Lawan Corona, Menteri Erick Cek Laboratorium PCR di RS PHC Surabaya

Sumber :

VIVA – Pemerintah terus percepat proses pemeriksaan virus corona dengan berbagai teknologi pengujian dan pemeriksaan. Terbaru, RS PHC anak usaha Pelindo III resmi operasikan Laboratorium Biomolekuler PCR yang berfungsi menguji laboratorium virus covid-19 melalui metode swab test dengan kapasitas hingga 500 test per hari.

Peresmian pengoperasian Laboratorium Biomolekuler PCR milik RS PHC ditandai dengan pengecekan laboratorium yang dilakukan Menteri BUMN Erick Thohir di RS PHC Surabaya pada Sabtu, 9 Mei 2020. 

Dalam kunjungannya Erick Thohir yang didampingi Direktur Utama Pelindo III Doso Agung dan Direktur Utama RS PHC Abdul Rofid Fanany memastikan seluruh peralatan laboratorium tersebut bisa bekerja dengan baik sehingga bisa dimaksimalkan untuk penanganan Covid-19 khususnya di Surabaya.

Erick menuturkan, keberadaan Laboratorium Biomolekuler PCR di tengah pandemi seperti ini memberikan manfaat besar.
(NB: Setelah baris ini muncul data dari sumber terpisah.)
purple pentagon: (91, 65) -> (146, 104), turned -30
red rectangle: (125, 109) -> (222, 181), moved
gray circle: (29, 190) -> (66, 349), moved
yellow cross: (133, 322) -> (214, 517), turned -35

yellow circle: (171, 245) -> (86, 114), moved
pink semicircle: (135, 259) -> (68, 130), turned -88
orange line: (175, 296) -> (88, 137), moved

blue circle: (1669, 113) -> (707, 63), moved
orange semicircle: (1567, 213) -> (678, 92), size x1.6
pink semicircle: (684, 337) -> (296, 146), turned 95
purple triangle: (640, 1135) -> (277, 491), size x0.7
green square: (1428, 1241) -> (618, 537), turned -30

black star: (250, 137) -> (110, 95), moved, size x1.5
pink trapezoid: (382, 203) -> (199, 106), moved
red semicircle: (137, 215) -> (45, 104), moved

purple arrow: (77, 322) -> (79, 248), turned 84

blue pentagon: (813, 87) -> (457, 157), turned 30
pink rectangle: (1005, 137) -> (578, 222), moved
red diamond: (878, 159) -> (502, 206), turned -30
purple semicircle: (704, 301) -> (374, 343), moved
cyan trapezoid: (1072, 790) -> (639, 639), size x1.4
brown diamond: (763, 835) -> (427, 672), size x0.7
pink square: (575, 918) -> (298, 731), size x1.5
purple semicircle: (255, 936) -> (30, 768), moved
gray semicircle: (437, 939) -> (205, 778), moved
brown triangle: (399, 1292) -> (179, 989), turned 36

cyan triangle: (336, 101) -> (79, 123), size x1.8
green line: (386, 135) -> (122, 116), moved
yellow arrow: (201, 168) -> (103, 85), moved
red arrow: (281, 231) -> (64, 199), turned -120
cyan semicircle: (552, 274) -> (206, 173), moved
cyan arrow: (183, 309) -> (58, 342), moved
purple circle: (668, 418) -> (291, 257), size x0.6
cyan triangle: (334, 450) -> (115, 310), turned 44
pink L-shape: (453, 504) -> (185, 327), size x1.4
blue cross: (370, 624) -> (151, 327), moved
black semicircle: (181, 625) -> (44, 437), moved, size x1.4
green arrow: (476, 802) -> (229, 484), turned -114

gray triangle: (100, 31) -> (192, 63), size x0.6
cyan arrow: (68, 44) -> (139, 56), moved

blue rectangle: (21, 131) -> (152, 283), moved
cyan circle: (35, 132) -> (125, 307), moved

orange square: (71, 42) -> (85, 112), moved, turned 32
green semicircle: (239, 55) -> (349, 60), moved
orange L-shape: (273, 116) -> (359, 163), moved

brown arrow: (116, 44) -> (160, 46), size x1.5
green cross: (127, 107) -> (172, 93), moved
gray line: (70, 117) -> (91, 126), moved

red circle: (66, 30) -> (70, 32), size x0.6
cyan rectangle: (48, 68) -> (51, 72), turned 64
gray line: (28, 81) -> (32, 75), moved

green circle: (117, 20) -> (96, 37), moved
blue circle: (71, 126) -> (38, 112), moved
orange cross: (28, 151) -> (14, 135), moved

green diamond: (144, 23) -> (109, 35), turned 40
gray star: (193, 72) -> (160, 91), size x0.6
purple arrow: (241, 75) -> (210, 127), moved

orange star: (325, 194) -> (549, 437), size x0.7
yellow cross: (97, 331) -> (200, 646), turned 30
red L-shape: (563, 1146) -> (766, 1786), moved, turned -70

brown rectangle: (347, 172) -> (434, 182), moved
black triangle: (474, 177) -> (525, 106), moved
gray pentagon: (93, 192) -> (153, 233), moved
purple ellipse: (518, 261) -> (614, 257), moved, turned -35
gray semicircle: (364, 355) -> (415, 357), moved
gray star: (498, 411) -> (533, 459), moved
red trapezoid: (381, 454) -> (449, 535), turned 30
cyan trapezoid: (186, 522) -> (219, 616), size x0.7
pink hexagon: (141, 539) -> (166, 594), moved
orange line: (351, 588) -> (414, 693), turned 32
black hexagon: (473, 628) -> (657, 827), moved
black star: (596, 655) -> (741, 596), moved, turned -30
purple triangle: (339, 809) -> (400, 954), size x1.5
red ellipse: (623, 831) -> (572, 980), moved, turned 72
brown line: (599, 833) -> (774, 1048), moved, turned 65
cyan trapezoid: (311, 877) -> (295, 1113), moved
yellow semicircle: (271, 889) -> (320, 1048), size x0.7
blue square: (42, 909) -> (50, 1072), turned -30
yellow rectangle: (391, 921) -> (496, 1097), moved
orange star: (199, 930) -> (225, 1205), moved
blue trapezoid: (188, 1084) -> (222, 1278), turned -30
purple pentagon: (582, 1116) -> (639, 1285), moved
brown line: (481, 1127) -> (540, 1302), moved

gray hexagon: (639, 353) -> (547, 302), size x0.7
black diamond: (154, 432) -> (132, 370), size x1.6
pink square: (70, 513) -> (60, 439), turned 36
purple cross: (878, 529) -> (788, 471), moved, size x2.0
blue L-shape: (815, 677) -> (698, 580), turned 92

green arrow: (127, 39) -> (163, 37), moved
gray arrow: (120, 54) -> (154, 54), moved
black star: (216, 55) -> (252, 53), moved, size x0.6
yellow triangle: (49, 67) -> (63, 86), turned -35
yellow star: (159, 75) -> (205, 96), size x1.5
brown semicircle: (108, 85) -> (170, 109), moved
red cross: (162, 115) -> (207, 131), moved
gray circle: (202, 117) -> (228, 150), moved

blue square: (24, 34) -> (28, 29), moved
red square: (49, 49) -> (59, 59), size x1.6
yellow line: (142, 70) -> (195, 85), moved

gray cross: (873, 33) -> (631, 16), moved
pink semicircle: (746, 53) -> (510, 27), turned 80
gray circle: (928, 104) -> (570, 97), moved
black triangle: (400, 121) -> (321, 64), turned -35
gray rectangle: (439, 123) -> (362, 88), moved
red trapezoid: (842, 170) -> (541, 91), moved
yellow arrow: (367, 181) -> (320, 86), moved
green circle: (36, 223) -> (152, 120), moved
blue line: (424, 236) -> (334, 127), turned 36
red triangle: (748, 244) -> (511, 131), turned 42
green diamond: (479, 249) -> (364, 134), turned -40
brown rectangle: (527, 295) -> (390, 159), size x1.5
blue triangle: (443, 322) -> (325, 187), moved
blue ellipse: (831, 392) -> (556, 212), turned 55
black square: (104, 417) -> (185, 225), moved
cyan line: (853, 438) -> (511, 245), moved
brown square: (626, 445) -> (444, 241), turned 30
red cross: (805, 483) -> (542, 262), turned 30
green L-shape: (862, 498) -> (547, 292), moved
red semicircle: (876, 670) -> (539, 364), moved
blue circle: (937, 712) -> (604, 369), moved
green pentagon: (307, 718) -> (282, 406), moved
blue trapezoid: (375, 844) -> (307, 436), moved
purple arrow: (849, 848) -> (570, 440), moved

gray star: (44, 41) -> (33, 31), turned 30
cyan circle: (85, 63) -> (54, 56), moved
Hal itu karena Laboratorium Biomolekuler PCR milik RS PHC ini bisa digunakan untuk pemeriksaan Covid-19, sehingga penyebaran virus bisa dipetakan dengan baik dan selanjutnya ditangani sesuai standar berlaku.

"Dua hal yang bagus bahwa setelah covid-19 berakhir, fasilitas ini juga bisa buat untuk TBC di mana Jawa Timur penderita TBC yang masih tinggi. Sehingga fasilitas laboratorium ini tidak hanya untuk Covid-19 saja kedepan. Kita lihat tadi di dalam peralatannya juga termasuk yang terbaik di dunia,“ ujar Erick dalam keteranganya, Sabtu 9 Mei 2020.

Sementara itu, upaya Pelindo III dalam memerangi wabah corona sudah dilakukan sejak awal pandemi. Perusahaan operator pelabuhan yang berkantor pusat di Surabaya ini telah menyumbang 90 ribu APD bagi tenaga medis. 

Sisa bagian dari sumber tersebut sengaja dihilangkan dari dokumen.